Le chef de la diplomatie Britannique est partisan d’une sortie du Royaume-Uni de l’Union Européenne « à la dure ».

Encore un ministre pro-Brexit « dur » qui démissionne à Londres, et pas des moindres. Après le départ de David Davis, ministre chargé de mettre en oeuvre le Brexit, la sortie Royaume-Uni de l’Union Européenne, c’est au tour de Boris Johnson de claquer ce lundi la porte du gouvernement britannique de Theresa May.

Le ministre des Affaires étrangères a démissionné ce lundi, ont annoncé les services de la Première ministre. Boris Johnson, connu pour son parler franc, est notamment le meneur du mouvement pour le Brexit, qui avait été approuvé par une courte majorité d’électeurs lors du référendum de juin 2016.

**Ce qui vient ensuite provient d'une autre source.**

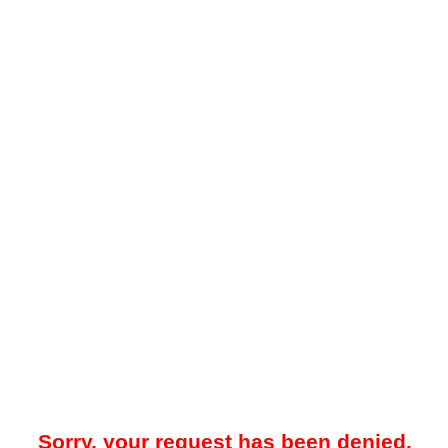
Sorry, your request has been denied.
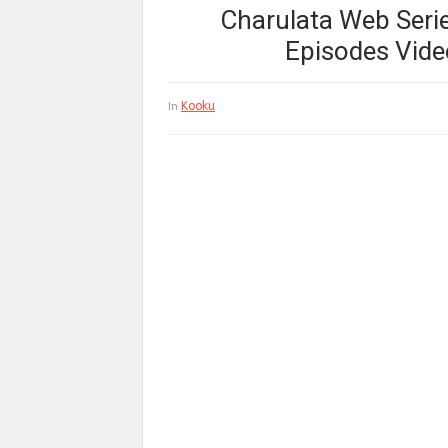
Charulata Web Series
Episodes Vide
Kooku
In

« Cet après-midi, la Première ministre a accepté la démission de Boris Johnson », a indiqué Downing Street dans un communiqué. Boris Johnson comme David Davis étaient en désaccord avec Theresa May sur la future relation avec l’Union européenne après le Brexit.

Un camouflet pour Theresa May

« La Première ministre remercie Boris pour son travail », a ajouté Downing Street, précisant que le nom de son remplaçant serait annoncé « bientôt ».

Pour Theresa May les démissions successives de Boris Johnson et de David Davis sont un camouflet. Elles interviennent deux jours seulement après l’annonce par la Première ministre d’un accord gouvernemental sur un Brexit « doux » prévoyant notamment une « zone de libre-échange » entre le Royaume-Uni et l’Union Européenne.

De quoi plonger davantage l’exécutif britannique dans la crise alors qu’il est déjà englué dans les divisions de sa majorité sur l’avenir du Royaume-Uni hors de l’UE.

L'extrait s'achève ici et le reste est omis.